TASK TO CARRY OUT:
Copy each line from the listing below where the word "сообщения" shows up.

AVAILABLE DATA:
■ ■ ■ ■
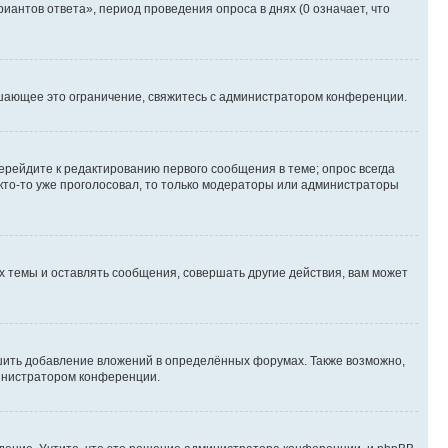
иантов ответа», период проведения опроса в днях (0 означает, что
шающее это ограничение, свяжитесь с администратором конференции.
ерейдите к редактированию первого сообщения в теме; опрос всегда
 кто-то уже проголосовал, то только модераторы или администраторы
 темы и оставлять сообщения, совершать другие действия, вам может
шить добавление вложений в определённых форумах. Также возможно,
министратором конференции.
■ ■ ■ ■
SOLUTION TO THIS TASK:
ерейдите к редактированию первого сообщения в теме; опрос всегда
 темы и оставлять сообщения, совершать другие действия, вам может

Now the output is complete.